From Mike Wackel (The Loading Star) –
With the improving economic outlook, the Port of Los Angeles sees “bright skies ahead,” according to CEO Gene Seroka.
However, he said that for the port to benefit from a recovery in demand it was “crucial” that an agreement was reached on the long-pending West Coast labor contract, highlighted by the suspension of freight operations at the terminals for Easter.
The number of import containers arriving at the port in March rose 28% month-on-month as shippers reduced their empty runs to 18 – from the 30 canceled in February.
Imports handled at LA’s terminals totaled 319,962 TEUs last month, about 35% below last year’s record, while exports fell 12% to 98,276 TEUs. There was also a huge drop in empty container transfers back to Asia, down 42% to 204,996 teu, as depots in China remain overcrowded.
A total of 623,234 TEUs passed through LA’s terminals last month, down 35% from the same month in 2022, and for the first quarter, the total processed was 1,837,094 TEUs, down 32% than in the “best quarter in the history of the port” of the previous year “.
“Economic conditions slowed global trade significantly in the first quarter, but we are beginning to see some signs of improvement, including nine straight months of declining inflation,” Mr Seroka said.
“Despite the current headwinds, we are forecasting month-on-month volume growth…our preliminary data tells us that April volume will end up at nearly 700,000 teu, another significant month-on-month increase.”
Indeed, according to the port signal Data platform, 23 ships will arrive this week and unload 116,796 TEU, which is 63% more than last week and 37% more than the number of import cases in the same month last year.
And anecdotal reports about it The loading star This week there are indications that crossings from China to the US west coast are “running short”, with other reports of container rolling.
Carrier contacts have now been reported The loading star They expect transpacific airlines to meet at least part of their April 15 and May 1 GRIs of $500 to $1,000 per 40 feet, which will spur further announcements in the coming weeks.

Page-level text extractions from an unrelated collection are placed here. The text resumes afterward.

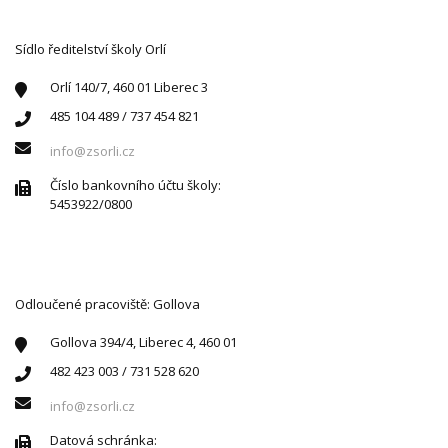
KONTAKTUJTE NÁS
Sídlo ředitelství školy Orlí
Orlí 140/7, 460 01 Liberec 3
485 104 489 / 737 454 821
info@zsorli.cz
Číslo bankovního účtu školy:
5453922/0800
Odloučené pracoviště: Gollova
Gollova 394/4, Liberec 4, 460 01
482 423 003 / 731 528 620
info@zsorli.cz
Datová schránka:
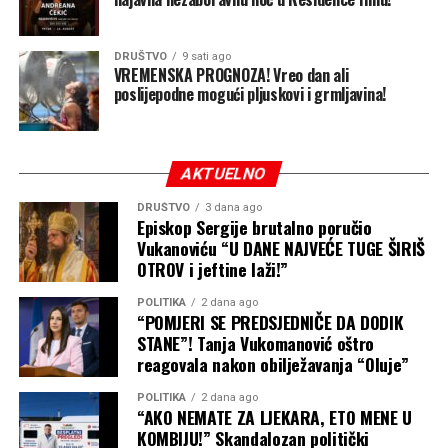
ostvarila je prošle godine, kada su prihodi dostigli 74,2
miliona, a dobit 32,7 miliona KM.
DRUŠTVO
9 sati ago
Poređenja radi, prije ulaska u rudarski posao kompanija
VREMENSKA PROGNOZA! Vreo dan ali
poslijepodne mogući pljuskovi i grmljavina!
je 2022. godine ostvarila prihod od svega 10 miliona KM i
dobit od 2,3 miliona KM. Sve dozvole za rudarenje su
naknadno dobili od Vlade Republike Srpske, ali njihovo
osporavanje i padanje pred sudovima ni do danas nije
AKTUELNO
završeno.
DRUŠTVO
3 dana ago
Episkop Sergije brutalno poručio
Nakon što je “pokupio kajmak” Rufi je ove godine
Vukanoviću “U DANE NAJVEĆE TUGE ŠIRIŠ
okončao eksploataciju uglja lignita na lokalitetu Bistrica
OTROV i jeftine laži!”
kod Prijedora, a iza bagera i ostale mašinerije “Drvo-
POLITIKA
2 dana ago
Exporta” ostale su razorene poljoprivredne površine,
“POMJERI SE PREDSJEDNIČE DA DODIK
klizišta i pustoš koju stanovnici nazivaju ekološkom
STANE”! Tanja Vukomanović oštro
katastrofom.
reagovala nakon obilježavanja “Oluje”
Klječanin, međutim, odbacuje tvrdnje da je rudarenje
POLITIKA
2 dana ago
“AKO NEMATE ZA LJEKARA, ETO MENE U
lokalnim zajednicama donijelo samo štetu. Za područje
KOMBIJU!” Skandalozan politički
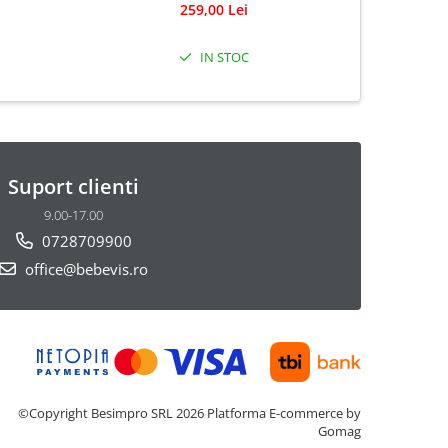
259,00 Lei
IN STOC
Suport clienti
9.00-17.00
0728709900
office@bebevis.ro
©Copyright Besimpro SRL 2026
Platforma E-commerce by
Gomag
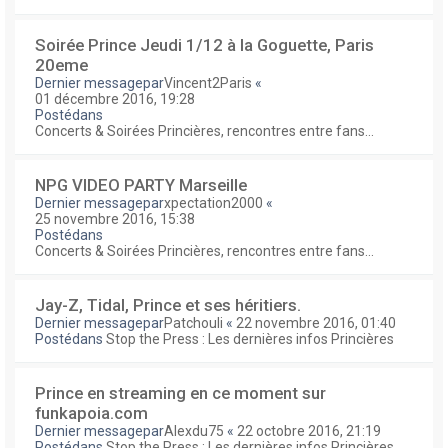
Soirée Prince Jeudi 1/12 à la Goguette, Paris
20eme
Dernier messagepar
Vincent2Paris
«
01 décembre 2016, 19:28
Postédans
Concerts & Soirées Princières, rencontres entre fans...
NPG VIDEO PARTY Marseille
Dernier messagepar
xpectation2000
«
25 novembre 2016, 15:38
Postédans
Concerts & Soirées Princières, rencontres entre fans...
Jay-Z, Tidal, Prince et ses héritiers.
Dernier messagepar
Patchouli
«
22 novembre 2016, 01:40
Postédans
Stop the Press : Les dernières infos Princières
Prince en streaming en ce moment sur
funkapoia.com
Dernier messagepar
Alexdu75
«
22 octobre 2016, 21:19
Postédans
Stop the Press : Les dernières infos Princières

Additionally, signs that the market is tightening will encourage BCOs to finally commit to negotiations on deadlocked annual contracts. However, with container spot prices down 80% to 90% over the past year, contract values will be significantly lower.
OOCL’s Q1 operating figures this week showed that the airline’s average rate on the transpacific had fallen to $1,457 per TEU from $3,964 per TEU in Q1 22, although its revenue was unexpired during the period by some higher contract rates were boosted.